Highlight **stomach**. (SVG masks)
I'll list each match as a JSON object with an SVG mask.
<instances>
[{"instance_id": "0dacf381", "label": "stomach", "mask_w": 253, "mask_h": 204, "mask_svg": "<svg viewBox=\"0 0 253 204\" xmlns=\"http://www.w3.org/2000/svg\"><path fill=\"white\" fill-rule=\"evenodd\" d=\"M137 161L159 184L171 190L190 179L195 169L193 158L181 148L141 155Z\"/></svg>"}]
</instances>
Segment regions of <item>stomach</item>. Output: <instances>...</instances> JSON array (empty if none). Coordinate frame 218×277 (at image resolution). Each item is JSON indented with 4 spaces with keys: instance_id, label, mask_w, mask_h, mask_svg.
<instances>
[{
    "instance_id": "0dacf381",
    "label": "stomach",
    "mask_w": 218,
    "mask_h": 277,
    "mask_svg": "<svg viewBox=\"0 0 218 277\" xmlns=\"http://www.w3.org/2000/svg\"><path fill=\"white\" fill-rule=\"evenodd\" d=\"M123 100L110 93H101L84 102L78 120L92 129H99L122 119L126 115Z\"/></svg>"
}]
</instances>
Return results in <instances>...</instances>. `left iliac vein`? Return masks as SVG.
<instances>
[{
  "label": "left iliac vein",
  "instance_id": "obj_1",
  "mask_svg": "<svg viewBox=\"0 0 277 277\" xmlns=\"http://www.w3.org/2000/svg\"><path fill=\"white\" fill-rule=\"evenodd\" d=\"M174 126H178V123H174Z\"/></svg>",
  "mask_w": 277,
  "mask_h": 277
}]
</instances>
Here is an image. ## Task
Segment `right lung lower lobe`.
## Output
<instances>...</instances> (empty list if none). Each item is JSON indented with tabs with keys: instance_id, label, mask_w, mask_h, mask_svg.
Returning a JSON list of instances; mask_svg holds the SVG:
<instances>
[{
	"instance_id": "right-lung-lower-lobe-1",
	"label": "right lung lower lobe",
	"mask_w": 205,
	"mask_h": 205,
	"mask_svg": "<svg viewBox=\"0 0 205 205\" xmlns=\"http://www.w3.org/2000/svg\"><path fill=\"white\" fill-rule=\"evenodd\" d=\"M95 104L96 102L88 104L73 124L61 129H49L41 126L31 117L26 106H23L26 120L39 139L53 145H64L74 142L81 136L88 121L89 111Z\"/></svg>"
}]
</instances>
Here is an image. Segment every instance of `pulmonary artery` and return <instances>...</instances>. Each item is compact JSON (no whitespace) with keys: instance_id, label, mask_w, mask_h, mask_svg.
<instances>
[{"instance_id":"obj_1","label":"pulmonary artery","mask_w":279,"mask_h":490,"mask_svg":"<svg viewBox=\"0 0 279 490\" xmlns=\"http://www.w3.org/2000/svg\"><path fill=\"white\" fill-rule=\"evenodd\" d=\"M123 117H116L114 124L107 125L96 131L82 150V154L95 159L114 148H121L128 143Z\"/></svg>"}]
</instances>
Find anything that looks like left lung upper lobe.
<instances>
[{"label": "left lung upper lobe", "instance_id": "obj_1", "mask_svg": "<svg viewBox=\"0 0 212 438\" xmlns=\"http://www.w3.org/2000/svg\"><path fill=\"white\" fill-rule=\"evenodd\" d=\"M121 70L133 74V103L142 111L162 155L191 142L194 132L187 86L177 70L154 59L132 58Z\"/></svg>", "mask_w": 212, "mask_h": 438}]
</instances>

What to work on: The output consists solely of the lines from the line that contains "Find anything that" through the final line of the data.

Task output:
Find anything that looks like left lung upper lobe.
<instances>
[{"label": "left lung upper lobe", "instance_id": "obj_1", "mask_svg": "<svg viewBox=\"0 0 212 438\" xmlns=\"http://www.w3.org/2000/svg\"><path fill=\"white\" fill-rule=\"evenodd\" d=\"M121 70L133 74V103L142 111L162 155L191 142L194 132L187 86L177 70L154 59L132 58Z\"/></svg>", "mask_w": 212, "mask_h": 438}]
</instances>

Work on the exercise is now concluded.